Page segmentation data
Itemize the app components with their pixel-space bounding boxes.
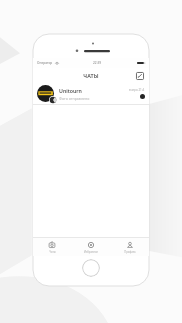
button[interactable]: Unitourn [33, 83, 149, 104]
button[interactable]: Избранное [71, 238, 110, 256]
staticText: 22:39 [93, 61, 102, 65]
button[interactable]: Home [82, 259, 100, 277]
button[interactable]: Чаты [33, 238, 71, 256]
staticText: Оператор [37, 61, 53, 65]
staticText: Unitourn [59, 87, 82, 94]
staticText: вчера 21:4 [129, 88, 145, 92]
button[interactable]: Профиль [110, 238, 149, 256]
staticText: Чаты [49, 250, 56, 254]
staticText: Профиль [124, 250, 136, 254]
button[interactable]: New message [134, 70, 145, 81]
staticText: Фото отправлено [59, 96, 90, 101]
staticText: Избранное [84, 250, 98, 254]
staticText: ЧАТЫ [83, 72, 99, 79]
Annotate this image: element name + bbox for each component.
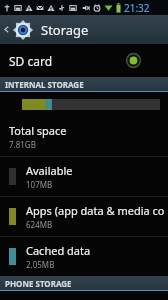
button[interactable]: Apps (app data & media cont <box>0 197 168 236</box>
staticText: INTERNAL STORAGE <box>5 79 84 90</box>
staticText: Storage <box>41 21 89 39</box>
staticText: 2.05MB <box>26 259 55 270</box>
staticText: Cached data <box>26 243 91 258</box>
button[interactable]: Cached data <box>0 237 168 276</box>
staticText: Apps (app data & media cont <box>26 203 164 218</box>
staticText: 624MB <box>26 219 53 230</box>
other: Back <box>3 26 10 33</box>
staticText: 7.81GB <box>9 139 36 150</box>
staticText: 107MB <box>26 179 53 190</box>
staticText: Total space <box>9 123 67 138</box>
staticText: Available <box>26 163 73 178</box>
button[interactable]: Available <box>0 157 168 196</box>
button[interactable]: Total space <box>0 117 168 156</box>
staticText: 21:32 <box>124 1 150 15</box>
button[interactable]: Back <box>0 15 168 44</box>
staticText: PHONE STORAGE <box>5 278 72 289</box>
button[interactable]: SD card <box>0 44 168 77</box>
staticText: SD card <box>9 53 126 69</box>
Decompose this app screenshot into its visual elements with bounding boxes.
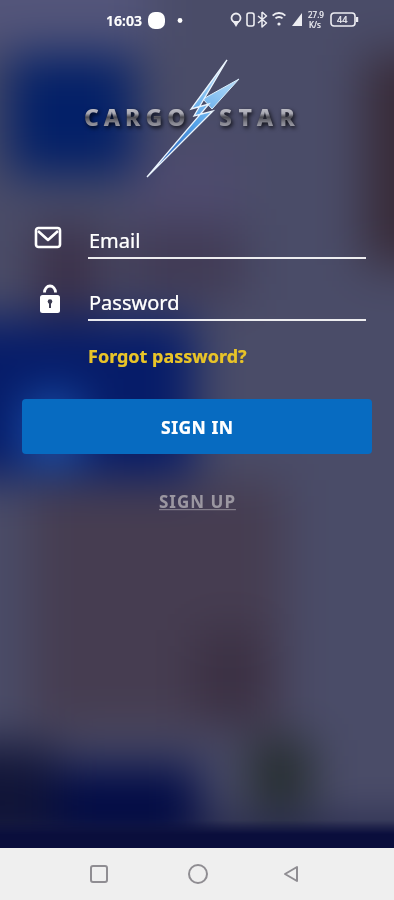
staticText: K/s bbox=[309, 19, 321, 30]
staticText: STAR bbox=[219, 101, 302, 132]
button[interactable]: Forgot password? bbox=[88, 344, 247, 369]
staticText: SIGN UP bbox=[159, 490, 236, 513]
staticText: 27.9 bbox=[308, 9, 324, 20]
button[interactable] bbox=[75, 850, 123, 898]
staticText: CARGO bbox=[84, 101, 191, 132]
staticText: SIGN IN bbox=[161, 415, 234, 439]
staticText: 44 bbox=[337, 13, 348, 25]
button[interactable] bbox=[174, 850, 222, 898]
button[interactable]: Password bbox=[22, 280, 372, 324]
staticText: 16:03 bbox=[106, 11, 142, 30]
staticText: Password bbox=[89, 289, 180, 316]
button[interactable]: SIGN IN bbox=[22, 399, 372, 454]
staticText: Email bbox=[89, 227, 141, 254]
staticText: Forgot password? bbox=[88, 344, 247, 369]
button[interactable] bbox=[268, 850, 316, 898]
button[interactable]: Email bbox=[22, 218, 372, 262]
button[interactable]: SIGN UP bbox=[159, 490, 236, 513]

Problem to solve ->
Return the records above verbatim, leaving out images.

Response ->
Itemize the app components with their pixel-space bounding boxes.
button[interactable]: Unitourn [33, 83, 149, 104]
button[interactable]: Избранное [71, 238, 110, 256]
staticText: 22:39 [93, 61, 102, 65]
button[interactable]: Home [82, 259, 100, 277]
button[interactable]: Чаты [33, 238, 71, 256]
staticText: Оператор [37, 61, 53, 65]
staticText: Unitourn [59, 87, 82, 94]
staticText: вчера 21:4 [129, 88, 145, 92]
button[interactable]: Профиль [110, 238, 149, 256]
staticText: Чаты [49, 250, 56, 254]
staticText: Профиль [124, 250, 136, 254]
button[interactable]: New message [134, 70, 145, 81]
staticText: Фото отправлено [59, 96, 90, 101]
staticText: Избранное [84, 250, 98, 254]
staticText: ЧАТЫ [83, 72, 99, 79]
Annotate this image: element name + bbox for each component.
button[interactable]: Apps (app data & media cont <box>0 197 168 236</box>
staticText: INTERNAL STORAGE <box>5 79 84 90</box>
staticText: Storage <box>41 21 89 39</box>
staticText: 2.05MB <box>26 259 55 270</box>
staticText: Cached data <box>26 243 91 258</box>
button[interactable]: Cached data <box>0 237 168 276</box>
staticText: Apps (app data & media cont <box>26 203 164 218</box>
staticText: 624MB <box>26 219 53 230</box>
other: Back <box>3 26 10 33</box>
staticText: 7.81GB <box>9 139 36 150</box>
staticText: 107MB <box>26 179 53 190</box>
staticText: Total space <box>9 123 67 138</box>
staticText: Available <box>26 163 73 178</box>
button[interactable]: Available <box>0 157 168 196</box>
button[interactable]: Total space <box>0 117 168 156</box>
staticText: 21:32 <box>124 1 150 15</box>
button[interactable]: Back <box>0 15 168 44</box>
staticText: PHONE STORAGE <box>5 278 72 289</box>
button[interactable]: SD card <box>0 44 168 77</box>
staticText: SD card <box>9 53 126 69</box>
Decompose this app screenshot into its visual elements with bounding boxes.
staticText: K/s bbox=[309, 19, 321, 30]
staticText: STAR bbox=[219, 101, 302, 132]
button[interactable]: Forgot password? bbox=[88, 344, 247, 369]
staticText: SIGN UP bbox=[159, 490, 236, 513]
staticText: 27.9 bbox=[308, 9, 324, 20]
button[interactable] bbox=[75, 850, 123, 898]
staticText: CARGO bbox=[84, 101, 191, 132]
staticText: SIGN IN bbox=[161, 415, 234, 439]
staticText: 44 bbox=[337, 13, 348, 25]
button[interactable] bbox=[174, 850, 222, 898]
button[interactable]: Password bbox=[22, 280, 372, 324]
staticText: 16:03 bbox=[106, 11, 142, 30]
staticText: Password bbox=[89, 289, 180, 316]
button[interactable]: SIGN IN bbox=[22, 399, 372, 454]
staticText: Email bbox=[89, 227, 141, 254]
staticText: Forgot password? bbox=[88, 344, 247, 369]
button[interactable] bbox=[268, 850, 316, 898]
button[interactable]: Email bbox=[22, 218, 372, 262]
button[interactable]: SIGN UP bbox=[159, 490, 236, 513]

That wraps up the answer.